> _EXERCISE DESCRIPTION_: In your copy, reproduce the entries exactly as they are, minus the images.

[Extracted data entries]
+--

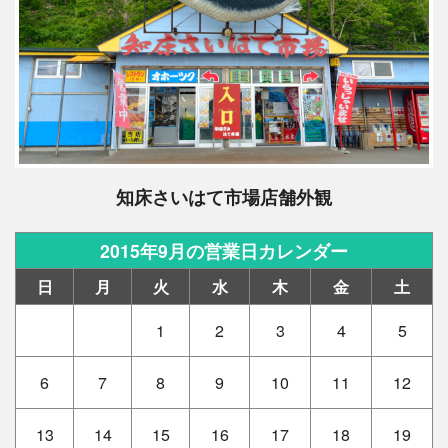
知床さいはて市場店舗外観
2015年9月の営業日カレンダー
日
月
火
水
木
金
土
1
2
3
4
5
6
7
8
9
10
11
12
13
14
15
16
17
18
19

+--

> _WRITTEN REPLY_:
知床さいはて市場店舗外観
2015年9月の営業日カレンダー
日
月
火
水
木
金
土
1
2
3
4
5
6
7
8
9
10
11
12
13
14
15
16
17
18
19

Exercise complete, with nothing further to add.